Renewable energy is an attractive alternative to start replacing fossil fuels, making this source more environmentally friendly. Biodiesel, bioethanol, and bio-oil are among the most explored biofuels obtained from different sources. Second-generation biofuels have started attracting more interest to use lignocellulosic material in biofuel production [1]. Most second-generation biofuel production technologies are currently unsustainable at a large scale, because of the lack of technology for the commercial exploitation of waste used as feedstock [2]. Most technologies transforming second-generation sources into biofuels are currently in lower technology readiness levels (TRLs) [3,4]. The combination of process analysis and exergy assessment is helpful to identify hotspots and improve the opportunities of using such biosources [5]. More research is needed to overcome the current limitations of second-generation biofuel production, regarding energy usage and resource intensity. It is worth mentioning that other researchers have explored other sources for fuel generation, such as sewage sludge [6] or plastics [7]. Still, more research is needed, in order to embrace broader perspectives in clean energy and sustainability.

Regarding biofuel production from biomass, feedstock selection is somewhat controversial because of the particular features of second-generation biofuels. Important sustainability aspects, such as efficiency, environmental profile, and financials, must be considered [8]. Henceforward, using process analysis tools to compare the performance of second-generation technologies from different feedstocks become strategic. Biomass such as wood bagasse, leftovers, and others are sources of second-generation bio-oil [9]. These materials are abundant at a meager cost, due to their high availability. Direct combustion is traditionally used to generate energy from biomass conversion. Thermochemical and biochemical pathways produce biofuels and biochemicals [10]. Second-generation biomass composition varies in different ranges. Its typical composition shows glucan within 40–50 wt.%, xylan 20–40 wt.%, and lignin 10–40 wt.% [11]. Pyrolysis is a suitable way of producing second-generation bio-oil and is a promising alternative to replace fossil fuels [12]. This process consists of a furnace or reactor to convert biomass into products, and condensing gases into liquid products [13].

Biohydrogen is a promising biofuel, and it is expected to play a role as a fuel that is clean, friendly with the environment, and energy-intensive. This component is also functional in fuel cells for electricity generation. A significant weakness in its commercial distribution involves its inflated cost [14]. Consequently, research and development activities are needed to increase TRLs for this kind of technology. This can lead to reaching more sustainable biofuel production [15]. Using lignocellulosic materials in hydrogen production can reduce expenditures, while improving the process’s environmental profile. Gasification is an appropriate technology for thermochemically transforming biomass into syngas and biohydrogen.

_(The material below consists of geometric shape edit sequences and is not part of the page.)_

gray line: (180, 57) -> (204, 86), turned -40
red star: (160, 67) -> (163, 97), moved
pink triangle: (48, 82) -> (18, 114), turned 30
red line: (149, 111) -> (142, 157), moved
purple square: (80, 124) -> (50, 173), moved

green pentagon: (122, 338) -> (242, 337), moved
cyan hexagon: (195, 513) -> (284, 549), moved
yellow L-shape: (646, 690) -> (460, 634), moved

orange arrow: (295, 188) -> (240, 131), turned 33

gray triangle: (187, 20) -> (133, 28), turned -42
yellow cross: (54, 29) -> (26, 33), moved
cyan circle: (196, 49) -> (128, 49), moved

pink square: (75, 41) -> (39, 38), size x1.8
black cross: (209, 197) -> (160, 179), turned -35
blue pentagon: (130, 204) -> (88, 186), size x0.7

The process adds a water gas shift (WGS) unit to enhance biohydrogen production [16]. Biomass gasification has also been used as an internal unit in a complete methanol production process in a combined scheme [17]. A significant issue in the thermochemical transformation processes (even more for second-generation sources) is their energy-intensity operations [18], making these technologies challenging to scale up and develop for commercial applications.

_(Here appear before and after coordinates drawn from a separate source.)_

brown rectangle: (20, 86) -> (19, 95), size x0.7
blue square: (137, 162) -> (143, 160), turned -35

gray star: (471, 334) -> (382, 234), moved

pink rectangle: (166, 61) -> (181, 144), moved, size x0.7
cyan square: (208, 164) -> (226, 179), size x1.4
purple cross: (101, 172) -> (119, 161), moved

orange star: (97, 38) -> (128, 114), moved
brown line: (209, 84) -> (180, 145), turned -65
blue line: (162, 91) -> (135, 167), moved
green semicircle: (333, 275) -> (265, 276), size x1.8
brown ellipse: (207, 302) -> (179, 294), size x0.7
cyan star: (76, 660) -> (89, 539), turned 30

Computer-aided exergy analysis is a valuable tool to identify process hotpots from the energy viewpoint. Three processes for extracting microalgae oil from Chlorella sp. were examined using exergy analysis [19], and a maximum resource efficiency of 51% was reported, based on hexane extraction. Ojeda-Delgado et al. [20] assessed the energy profile for four ethanol processes through this method. They found that second-generation bioethanol could reach an exergy efficiency of 80% through steam-explosion, saccharification, fermentation and dehydration pathways. Ebrahimi and Ziabasharhag [21] analyzed the energy and exergy aspects of biomass gasification. They presented a new process setting with built-in heat, power, and liquified natural gas cogeneration. Recently, Reyes et al. [22] assessed pyrolysis processes based on different feedstock, in a semi-continuous reactor setting.

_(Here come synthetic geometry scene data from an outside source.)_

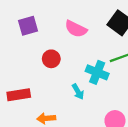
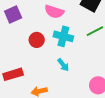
cyan cross: (97, 72) -> (63, 36), moved

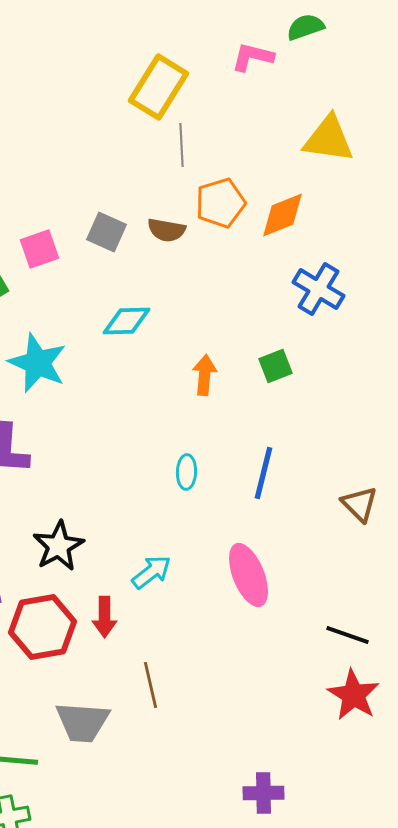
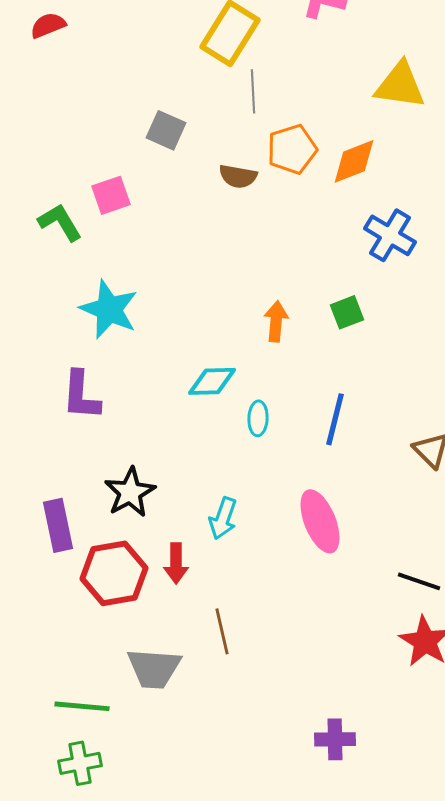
gray square: (106, 232) -> (166, 130), moved
cyan diamond: (126, 321) -> (212, 381), moved
cyan arrow: (152, 572) -> (223, 518), turned 147

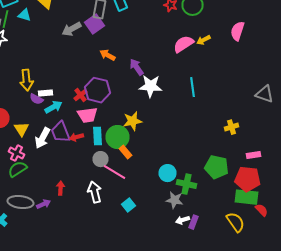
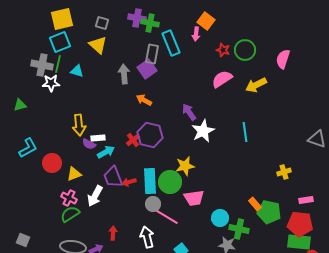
cyan triangle: (24, 15) -> (77, 71), moved
gray arrow: (72, 29) -> (124, 74), turned 114
pink semicircle: (238, 31) -> (283, 59), moved
yellow arrow: (204, 40) -> (256, 85), size x1.5
pink semicircle: (184, 44) -> (222, 79), moved
orange arrow: (108, 55) -> (144, 100), moved
white star: (150, 86) -> (203, 131), turned -30
pink trapezoid: (88, 115) -> (194, 198), moved
yellow triangle: (22, 129) -> (74, 174), turned 42
cyan rectangle: (98, 136) -> (150, 181), size x1.4
white arrow: (42, 138) -> (95, 196), moved
orange rectangle: (126, 152) -> (255, 204), moved

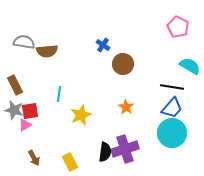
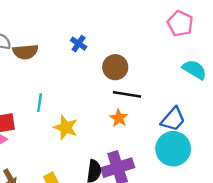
blue cross: (103, 45) -> (79, 44), moved
black line: (172, 87) -> (127, 94), moved
yellow star: (81, 115) -> (66, 127), turned -30

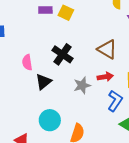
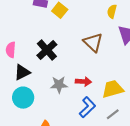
brown triangle: (107, 49) -> (93, 42), moved
cyan circle: (50, 120) -> (23, 98), moved

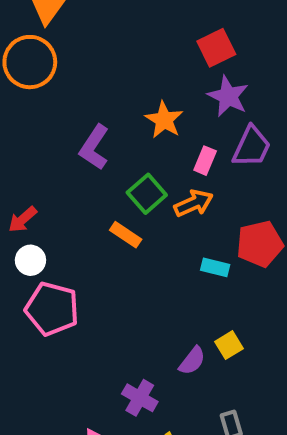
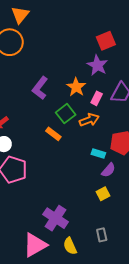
purple star: (228, 96) -> (97, 65), moved
orange star: (164, 120) -> (76, 87), moved
purple semicircle: (192, 361) -> (108, 170), moved
purple cross: (140, 398) -> (56, 218), size x1.4

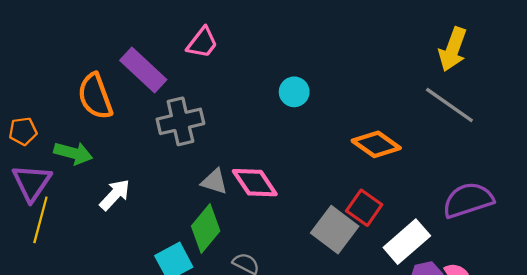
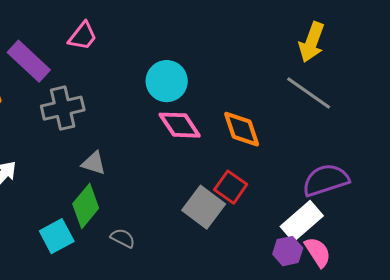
cyan circle: (294, 92) -> (167, 81), size x1.5
orange diamond: (376, 144) -> (242, 129), turned 36
pink diamond: (255, 183) -> (180, 125), moved
white rectangle: (407, 242) -> (302, 221), moved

In addition to exergy evaluation, sustainability assessment emerges as a valuable tool for improving a process or system at the early design stage. Different methods and approaches are used to accomplish this purpose [23]. Among the reported frameworks, indicator-based methods have shown successful results, while keeping an uncomplex formulation. Ruiz-Mercardo et al. [24] presented a taxonomy for several sustainability indicators, to assess economy, environment, efficiency, and energy areas within a gate-to-gate approach. These scholars continued with this work to extend this methodology by identifying data needs to estimate these indicators. Estimating these indexes involves connecting the mathematical formulas based on data requirements [25]. The GREENSCOPE approach was successfully combined with design principles and computer-aided process engineering to show the advantages of coupling these tools in chemical process sustainability [26]. Exergy performance metrics have also been used in sustainability evaluation, as separate indicators in multiple-indicator analyses [27] and in aggregated approaches [28]. Still, many of these studies have focused on indicator-based analysis, but have not included a comprehensive framework that embodies all the aligned stages from feedstock selection to sustainability evaluation, involving exergy assessment in the process. In addition, there are still missing studies that comprehensibly connect process simulation, analysis, and optimization from a sustainability perspective. The development of such methods could contribute to taking low/mid-TRL second-generation technologies to commercialization levels.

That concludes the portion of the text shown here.